Girl #1: Ohmigod! You should never eat shark-fin soup!
Girl #2: Ewww! what?
Girl #1: I saw this documentary-type thing about how they make it and it's so mean. Over in China they catch these sharks on boats, then they cut their fins off and throw them back in the water. I mean, it's basically like taking a human, cutting of their arms and legs, and throwing them in the ocean and saying "screw you!" It's not different at all. Sharks are mammals like us! Wait...sharks give live birth right?
Girl #2: Yeah.
Girl #3: Yeah...
Girl #1: Ok, yeah, so they're mammals too! See what I mean! It's just like cutting off a person's arms and legs and letting them drown!

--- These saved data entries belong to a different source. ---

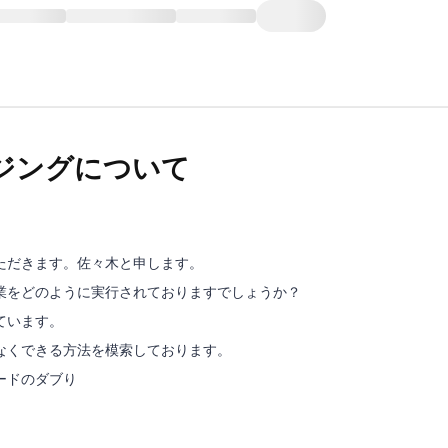
ジングについて
ただきます。佐々木と申します。
業をどのように実行されておりますでしょうか？
ています。
なくできる方法を模索しております。
ードのダブり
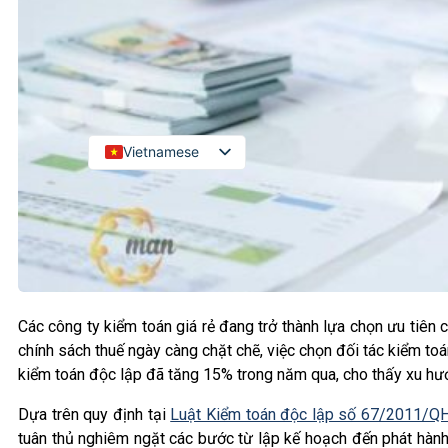
Kiểm toán đối tác quốc tế
Kiểm toán đầu tư nước ngoài
LIÊN HỆ
Vietnamese
English
Russian
Japanese
Chinese
Korean
Các công ty kiểm toán giá rẻ đang trở thành lựa chọn ưu tiên
chính sách thuế ngày càng chặt chẽ, việc chọn đối tác kiểm to
kiểm toán độc lập đã tăng 15% trong năm qua, cho thấy xu hướ
Dựa trên quy định tại
Luật Kiểm toán độc lập số 67/2011/Q
tuân thủ nghiêm ngặt các bước từ lập kế hoạch đến phát hành 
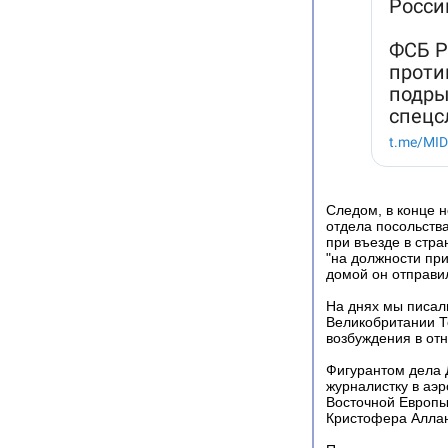
Следом, в конце н
отдела посольств
при въезде в стр
"на должности пр
домой он отправил
На днях мы писали
Великобритании То
возбуждения в отн
Фигурантом дела Д
журналистку в аэр
Восточной Европы
Кристофера Аллан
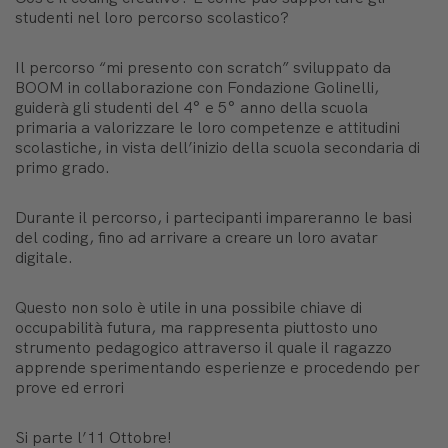
studenti nel loro percorso scolastico?
Il percorso “mi presento con scratch” sviluppato da
BOOM in collaborazione con Fondazione Golinelli,
guiderà gli studenti del 4° e 5° anno della scuola
primaria a valorizzare le loro competenze e attitudini
scolastiche, in vista dell’inizio della scuola secondaria di
primo grado.
Durante il percorso, i partecipanti impareranno le basi
del coding, fino ad arrivare a creare un loro avatar
digitale.
Questo non solo è utile in una possibile chiave di
occupabilità futura, ma rappresenta piuttosto uno
strumento pedagogico attraverso il quale il ragazzo
apprende sperimentando esperienze e procedendo per
prove ed errori
Si parte l’11 Ottobre!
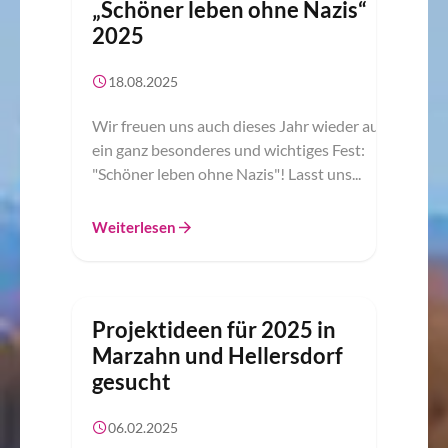
„Schöner leben ohne Nazis“
2025
18.08.2025
Wir freuen uns auch dieses Jahr wieder auf
ein ganz besonderes und wichtiges Fest:
"Schöner leben ohne Nazis"! Lasst uns...
Weiterlesen
Projektideen für 2025 in
Marzahn und Hellersdorf
gesucht
06.02.2025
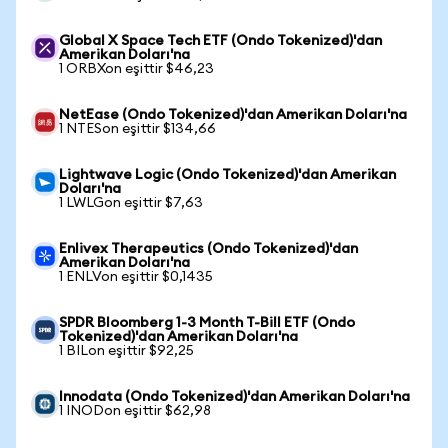
Global X Space Tech ETF (Ondo Tokenized)'dan
Amerikan Doları'na
1 ORBXon eşittir $46,23
NetEase (Ondo Tokenized)'dan Amerikan Doları'na
1 NTESon eşittir $134,66
Lightwave Logic (Ondo Tokenized)'dan Amerikan
Doları'na
1 LWLGon eşittir $7,63
Enlivex Therapeutics (Ondo Tokenized)'dan
Amerikan Doları'na
1 ENLVon eşittir $0,1435
SPDR Bloomberg 1-3 Month T-Bill ETF (Ondo
Tokenized)'dan Amerikan Doları'na
1 BILon eşittir $92,25
Innodata (Ondo Tokenized)'dan Amerikan Doları'na
1 INODon eşittir $62,98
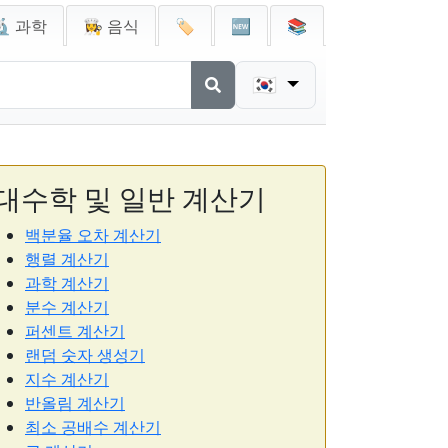
🔬 과학
👩‍🍳 음식
🏷️
🆕
📚
🇰🇷
대수학 및 일반 계산기
백분율 오차 계산기
행렬 계산기
과학 계산기
분수 계산기
퍼센트 계산기
랜덤 숫자 생성기
지수 계산기
반올림 계산기
최소 공배수 계산기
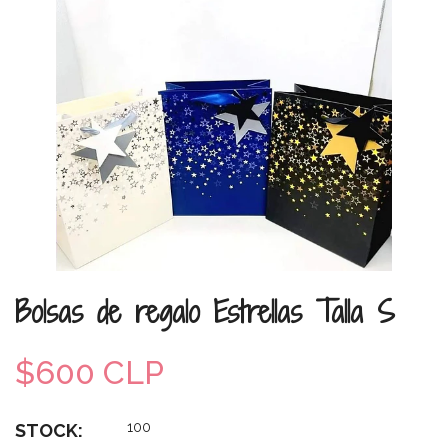
Bolsas de regalo Estrellas Talla S
$600 CLP
100
STOCK:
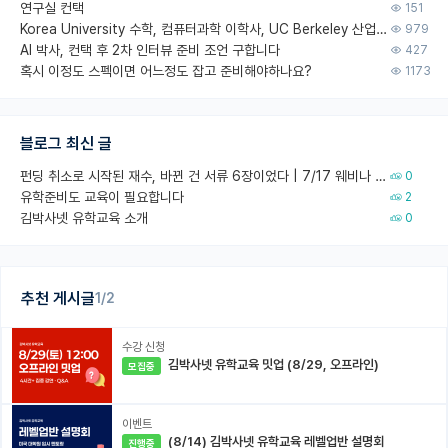
연구실 컨택
151
Korea University 수학, 컴퓨터과학 이학사, UC Berkeley 산업공학 대학원 공학박사가 되는 것은 쉽지 않겠죠?
979
AI 박사, 컨택 후 2차 인터뷰 준비 조언 구합니다
427
혹시 이정도 스펙이면 어느정도 잡고 준비해야하나요?
1173
블로그 최신 글
펀딩 취소로 시작된 재수, 바뀐 건 서류 6장이었다 | 7/17 웨비나 회고
0
유학준비도 교육이 필요합니다
2
김박사넷 유학교육 소개
0
추천 게시글
1/2
수강 신청
김박사넷 유학교육 밋업 (8/29, 오프라인)
모집중
이벤트
(8/14) 김박사넷 유학교육 레벨업반 설명회
진행중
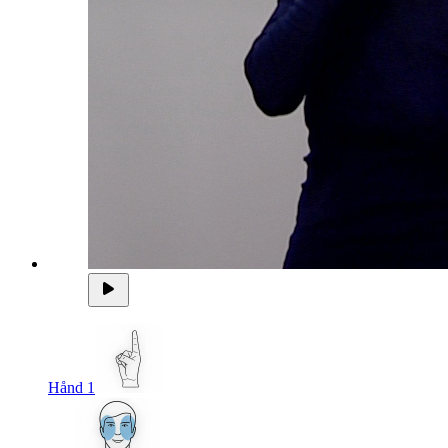
Hånd 1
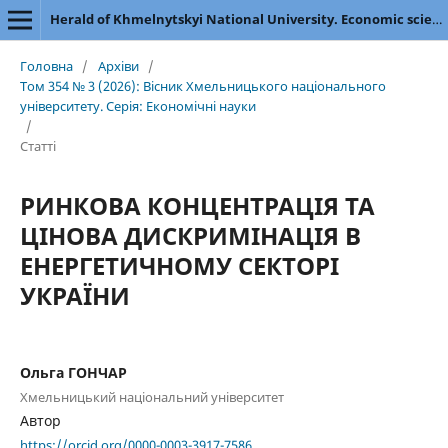
Herald of Khmelnytskyi National University. Economic sciences
Головна
/
Архіви
/
Том 354 № 3 (2026): Вісник Хмельницького національного
університету. Серія: Економічні науки
/
Статті
РИНКОВА КОНЦЕНТРАЦІЯ ТА
ЦІНОВА ДИСКРИМІНАЦІЯ В
ЕНЕРГЕТИЧНОМУ СЕКТОРІ
УКРАЇНИ
Ольга ГОНЧАР
Хмельницький національний університет
Автор
https://orcid.org/0000-0003-3917-7586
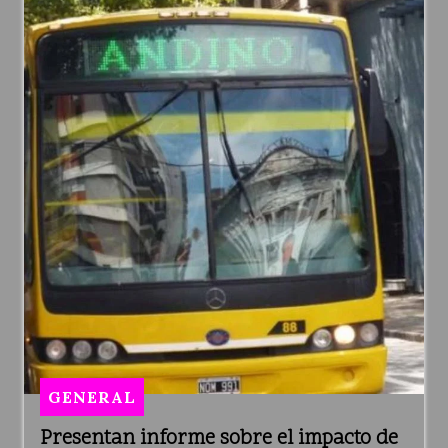
GENERAL
Presentan informe sobre el impacto de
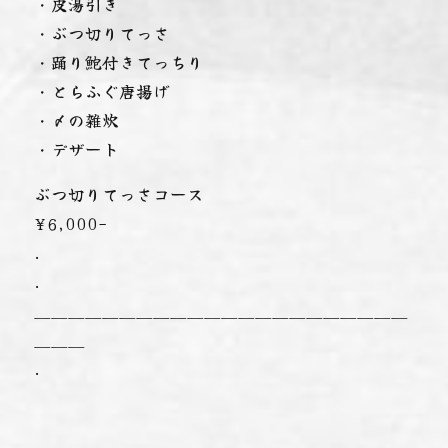
・皮湯引き
・ぶつ切りてっさ
・踊り鮑付きてっちり
・とらふぐ唐揚げ
・〆の雑炊
・デザート
ぶつ切りてっさコース
¥6,000-
.
.
＿＿＿＿＿＿＿＿＿＿＿＿＿＿＿＿＿＿＿＿＿＿
＿＿＿
.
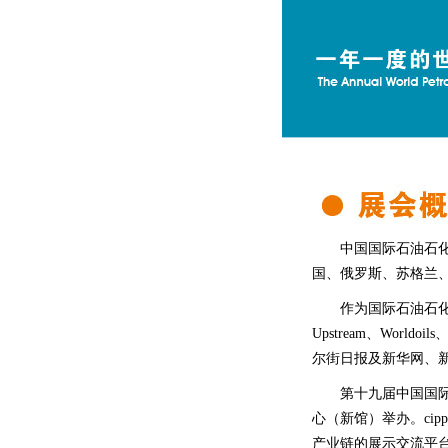
中国国际石油石化
国、俄罗斯、苏格兰
作为国际石油石
Upstream、Worldoi
尔街日报及新华网、
第十九届中国国际石
心（新馆）举办。ci
产业链的展示交流平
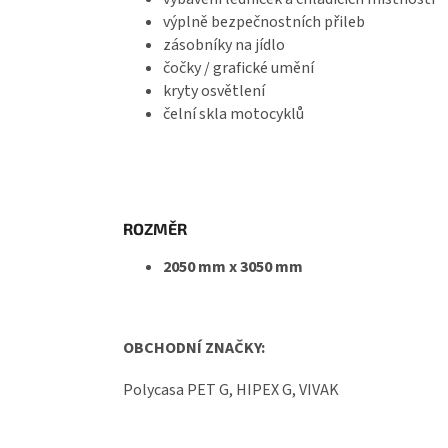
výplně bezpečnostních přileb
zásobníky na jídlo
čočky / grafické umění
kryty osvětlení
čelní skla motocyklů
ROZMĚR
2050 mm x 3050 mm
OBCHODNÍ ZNAČKY:
Polycasa PET G, HIPEX G, VIVAK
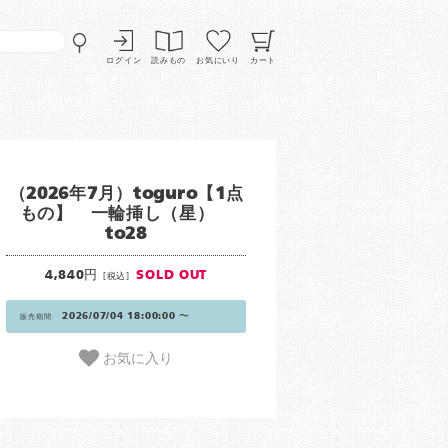
ログイン
読みもの
お気にいり
カート
（2026年7月）toguro【1点
もの】 一輪挿し（星）
to28
4,840円
SOLD OUT
[税込]
2026/07/04 18:00:00 〜
販売期間
お気に入り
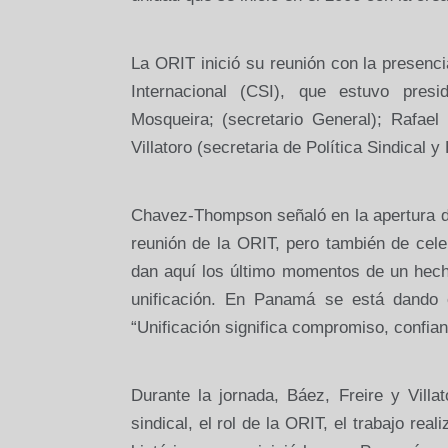
La ORIT
inició su reunión con la presenc
Internacional (CSI), que estuvo pres
Mosqueira; (secretario General); Rafael
Villatoro (secretaria de Política Sindical y
Chavez-Thompson señaló en la apertura de 
reunión de
la ORIT
, pero también de cele
dan aquí los último momentos de un hecho
unificación. En Panamá se está dando e
“Unificación significa compromiso, confian
Durante la jornada, Báez, Freire y Vill
sindical, el rol de
la ORIT
, el trabajo rea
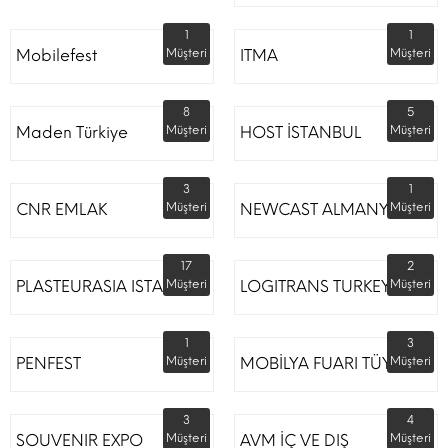
1
1
Mobilefest
Müşteri
ITMA
Müşteri
8
5
Maden Türkiye
Müşteri
HOST İSTANBUL
Müşteri
3
1
CNR EMLAK
Müşteri
NEWCAST ALMANYA
Müşteri
17
2
PLASTEURASIA ISTANBUL
Müşteri
LOGITRANS TURKEY
Müşteri
1
3
PENFEST
Müşteri
MOBİLYA FUARI TÜYAP
Müşteri
3
4
SOUVENIR EXPO
Müşteri
AVM İÇ VE DIŞ
Müşteri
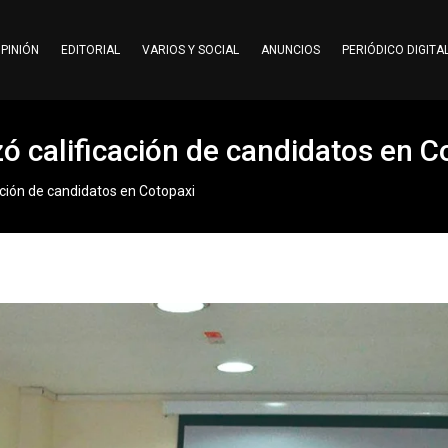
PINIÓN
EDITORIAL
VARIOS Y SOCIAL
ANUNCIOS
PERIÓDICO DIGITA
zó calificación de candidatos en 
cación de candidatos en Cotopaxi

Somehow this guy named Critter started talking to me and mentioned that he was going to the Rilo Kiley but he didn't really know the band or anything. I was completely jealous and urged him to hurry up and get over to the Orange Peel since the show had started. He left.
Then about ten minutes later he comes back and hands me a ticket. A ticket to see a sold-out Rilo Kiley concert at the Orange Peel on a Friday night. They were amazing. The place was packed and they played a lot of their old and new songs. Completely incredible!
My faith in humanity is restored.

On a slightly unrelated note, I was driving on Patton Ave. today coming from downtown and a guy completely rear-ended me. I've never been in any sort of car accident before.
I gasped out loud, and saw the guy in my rear-view mirror with this terrified look on his face. He was a Hispanic man with a girlfriend in the passenger seat who looked slightly amused.
I got out of my car and he was still silently freaking out. He probably didn't have insurance. There was a big white mark all along my bumper but it wiped right off so I just shrugged and said "Alright" and got back in my car. The look of relief and horror on his face was almost worth it. He pulled off into a parking lot, I assume to get his bearings and listen to his girlfriend fuss him out. Poor guy.

Drive careful everyone. Not everyone is as cool as I am. :-)

Thursday, September 27, 2007

Still Life

People are a lot like forests. At first, they don't seem like much, but the more you quietly observe, the more alive and engaging they become.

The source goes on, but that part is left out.